Did you claim the ERC? If you’re unsure whether your justifications are in order in the event of an audit, our CPAs can help. We validate eligibility, strengthen documentation, and resolve past claims with confidence. Contact us for a free Discovery Call today.

Frequently Asked Questions About ERC Audits

Will the IRS audit the ERC credit?

Yes. The IRS is aggressively auditing ERC claims due to widespread misuse and billions in questionable filings. While claiming the ERC doesn’t automatically trigger an audit, any claim that lacks strong documentation or relies on vague eligibility explanations faces a higher chance of review.

What is most likely to trigger an IRS audit in 2025?

Key triggers include:

  • Claims based on generic or unclear government orders
  • Large refund amounts that don’t match payroll size
  • Quarter comparisons calculated incorrectly
  • PPP wages double-counted for both ERC and forgiveness
  • Claims prepared by promoters using copy-and-paste eligibility narratives
  • Missing or weak documentation for the suspension test or gross receipts test
  • Any factor suggesting the claim wasn’t evaluated carefully may lead to closer scrutiny.

What does the IRS look at when you get audited?

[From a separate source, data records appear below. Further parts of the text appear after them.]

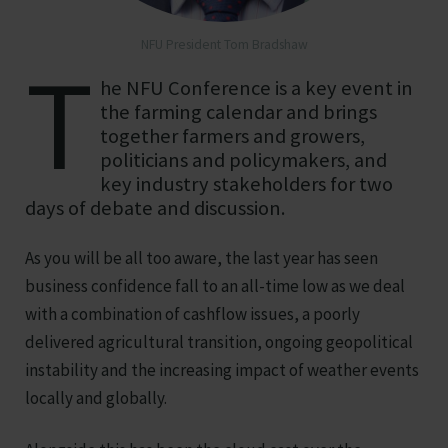
NFU President Tom Bradshaw
T
he NFU Conference is a key event in
the farming calendar and brings
together farmers and growers,
politicians and policymakers, and
key industry stakeholders for two
days of debate and discussion.
As you will be all too aware, the last year has seen
business confidence fall to an all-time low as we deal
with a combination of cashflow issues, a poorly
delivered agricultural transition, ongoing geopolitical
instability and the increasing impact of weather events
locally and globally.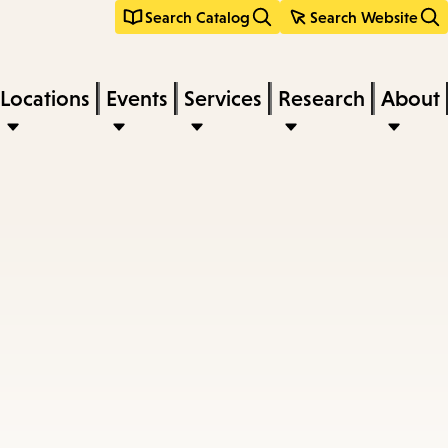
Search Catalog
Search Website
Locations
Events
Services
Research
About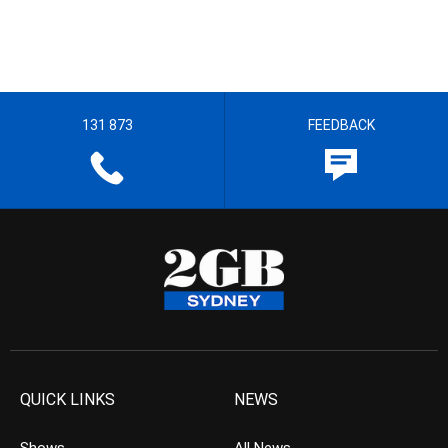
131 873
FEEDBACK
QUICK LINKS
NEWS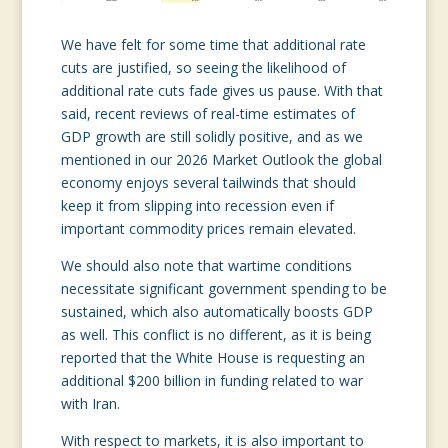
We have felt for some time that additional rate
cuts are justified, so seeing the likelihood of
additional rate cuts fade gives us pause. With that
said, recent reviews of real-time estimates of
GDP growth are still solidly positive, and as we
mentioned in our 2026 Market Outlook the global
economy enjoys several tailwinds that should
keep it from slipping into recession even if
important commodity prices remain elevated.
We should also note that wartime conditions
necessitate significant government spending to be
sustained, which also automatically boosts GDP
as well. This conflict is no different, as it is being
reported that the White House is requesting an
additional $200 billion in funding related to war
with Iran.
With respect to markets, it is also important to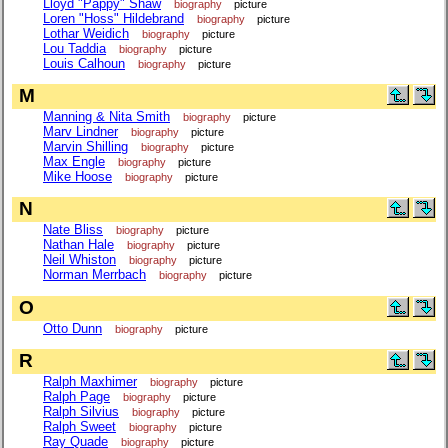
Lloyd "Pappy" Shaw
biography
picture
Loren "Hoss" Hildebrand
biography
picture
Lothar Weidich
biography
picture
Lou Taddia
biography
picture
Louis Calhoun
biography
picture
M
Manning & Nita Smith
biography
picture
Marv Lindner
biography
picture
Marvin Shilling
biography
picture
Max Engle
biography
picture
Mike Hoose
biography
picture
N
Nate Bliss
biography
picture
Nathan Hale
biography
picture
Neil Whiston
biography
picture
Norman Merrbach
biography
picture
O
Otto Dunn
biography
picture
R
Ralph Maxhimer
biography
picture
Ralph Page
biography
picture
Ralph Silvius
biography
picture
Ralph Sweet
biography
picture
Ray Quade
biography
picture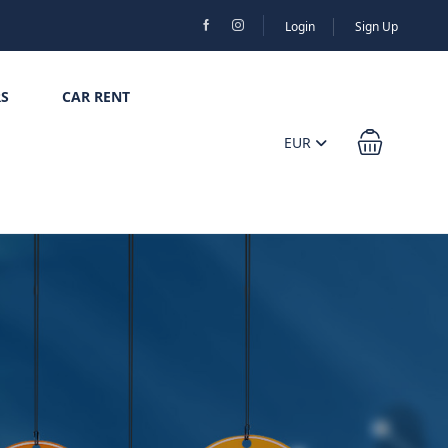
Login
Sign Up
S
CAR RENT
EUR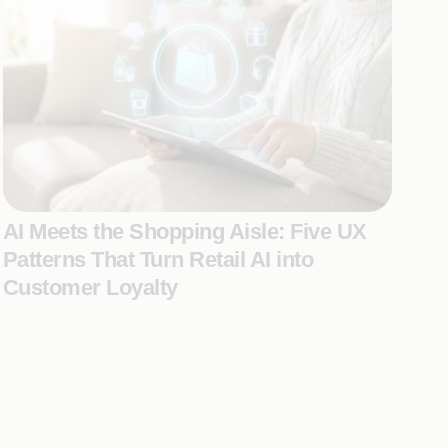
AI Meets the Shopping Aisle: Five UX
Patterns That Turn Retail AI into
Customer Loyalty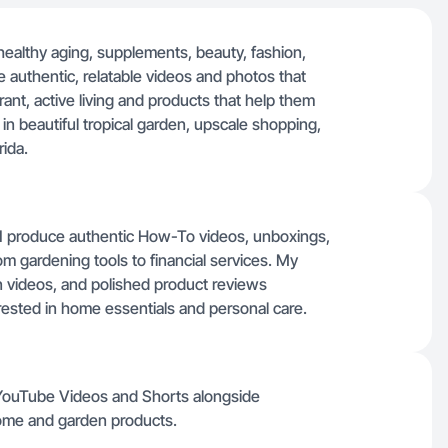
healthy aging, supplements, beauty, fashion,
e authentic, relatable videos and photos that
ant, active living and products that help them
lm in beautiful tropical garden, upscale shopping,
rida.
, I produce authentic How-To videos, unboxings,
m gardening tools to financial services. My
 videos, and polished product reviews
erested in home essentials and personal care.
 YouTube Videos and Shorts alongside
ome and garden products.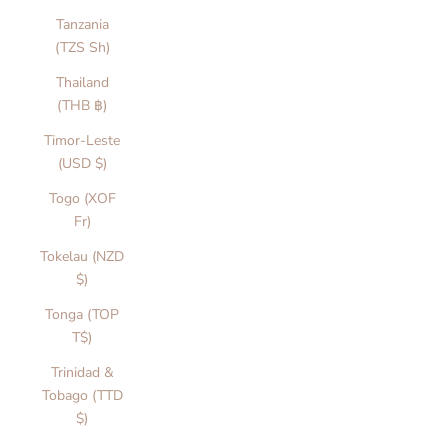
s
Tanzania
f
(TZS Sh)
n
Thailand
s
(THB ฿)
s
a
Timor-Leste
n
(USD $)
d
Togo (XOF
v
Fr)
r
y
Tokelau (NZD
d
$)
y
Tonga (TOP
l
T$)
y
.
Trinidad &
i
Tobago (TTD
c
$)
o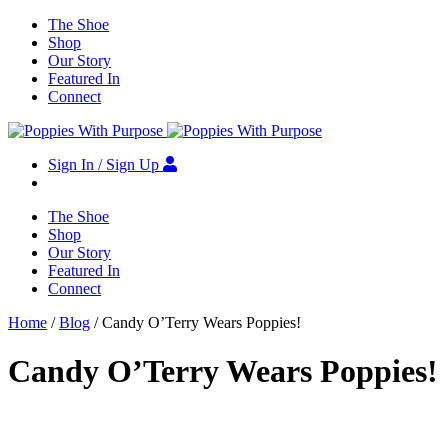
The Shoe
Shop
Our Story
Featured In
Connect
Sign In / Sign Up
The Shoe
Shop
Our Story
Featured In
Connect
Home
/
Blog
/ Candy O’Terry Wears Poppies!
Candy O’Terry Wears Poppies!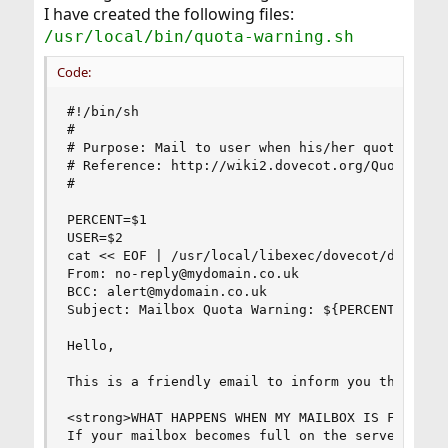
I have created the following files:
/usr/local/bin/quota-warning.sh
Code:
#!/bin/sh

#

# Purpose: Mail to user when his/her quota excee
# Reference: http://wiki2.dovecot.org/Quota/Conf
#

PERCENT=$1

USER=$2

cat << EOF | /usr/local/libexec/dovecot/dovecot-
From: no-reply@mydomain.co.uk

BCC: alert@mydomain.co.uk

Subject: Mailbox Quota Warning: ${PERCENT}% Full
Hello,

This is a friendly email to inform you that the 
<strong>WHAT HAPPENS WHEN MY MAILBOX IS FULL?</s
If your mailbox becomes full on the server, you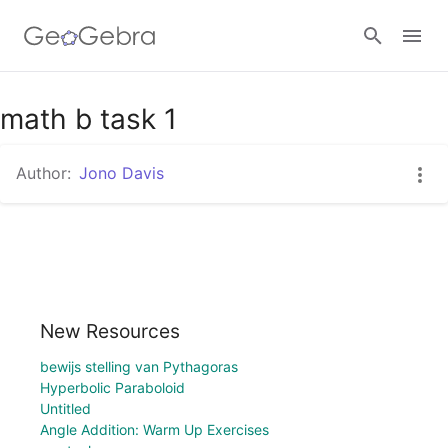
math b task 1
Sign in
Author:
Jono Davis
New Resources
bewijs stelling van Pythagoras
Hyperbolic Paraboloid
Untitled
Angle Addition: Warm Up Exercises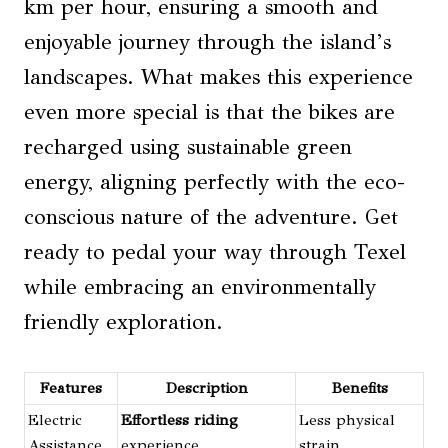
km per hour, ensuring a smooth and
enjoyable journey through the island’s
landscapes. What makes this experience
even more special is that the bikes are
recharged using sustainable green
energy, aligning perfectly with the eco-
conscious nature of the adventure. Get
ready to pedal your way through Texel
while embracing an environmentally
friendly exploration.
Features
Description
Benefits
Electric
Effortless riding
Less physical
Assistance
experience
strain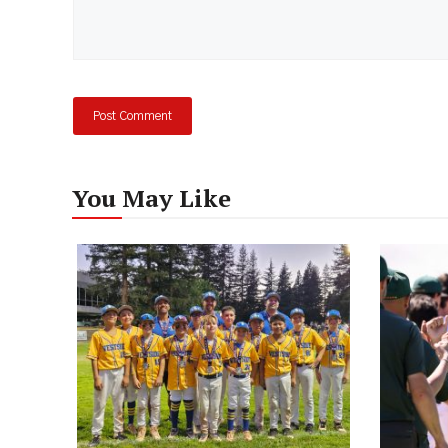
You May Like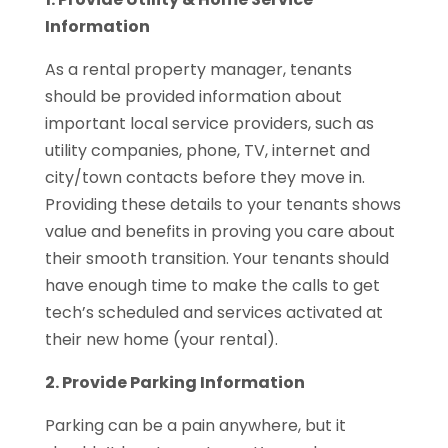
Information
As a rental property manager, tenants
should be provided information about
important local service providers, such as
utility companies, phone, TV, internet and
city/town contacts before they move in.
Providing these details to your tenants shows
value and benefits in proving you care about
their smooth transition. Your tenants should
have enough time to make the calls to get
tech’s scheduled and services activated at
their new home (your rental).
2. Provide Parking Information
Parking can be a pain anywhere, but it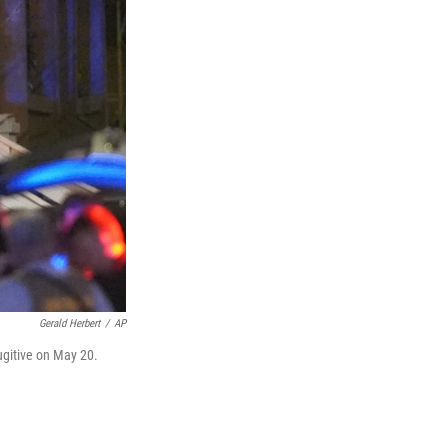
Gerald Herbert
/
AP
ugitive on May 20.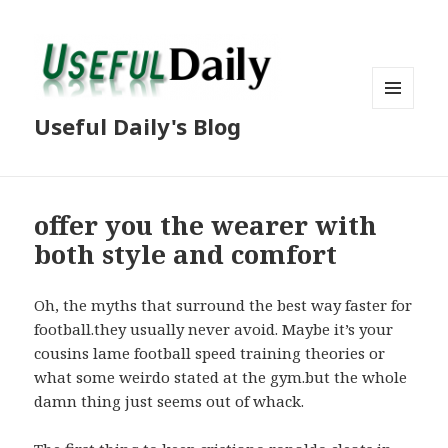
MENU
Useful Daily's Blog
AND
WIDGETS
offer you the wearer with
both style and comfort
Oh, the myths that surround the best way faster for
football.they usually never avoid. Maybe it’s your
cousins lame football speed training theories or
what some weirdo stated at the gym.but the whole
damn thing just seems out of whack.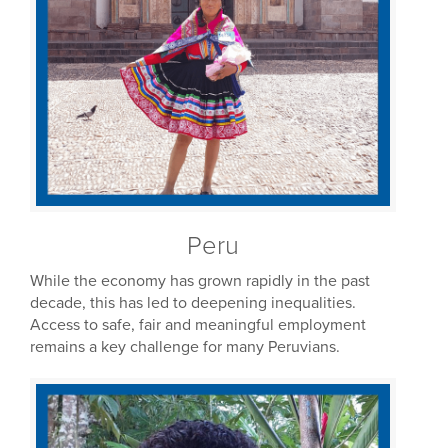
Peru
While the economy has grown rapidly in the past
decade, this has led to deepening inequalities.
Access to safe, fair and meaningful employment
remains a key challenge for many Peruvians.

Auditors focus on whether your business truly met eligibility criteria and whether you can prove it with documentation. They typically review:

  • Gross receipts calculations for each quarter
  • Government orders you relied on
  • How those orders materially restricted operations
  • Wage records, health plan expenses, and staffing levels
  • PPP forgiveness worksheets and wage allocations
  • Internal memos or analyses explaining eligibility decisions
  • The IRS wants to verify that every part of your claim ties back to actual rules, not assumptions.

What throws red flags to the IRS?

Some patterns push a claim to the top of the audit list:

  • Claims submitted through promoter firms promising “guaranteed refunds”
  • Identical eligibility statements used across multiple businesses
  • Suspension claims tied to general COVID conditions, not a specific mandate
  • Inflated wage numbers or mismatched employee counts
  • Businesses unable to produce government orders or wage support
  • Amended returns filed late with large ERC amounts
  • Any sign that a claim was rushed, exaggerated, or unsupported signals risk.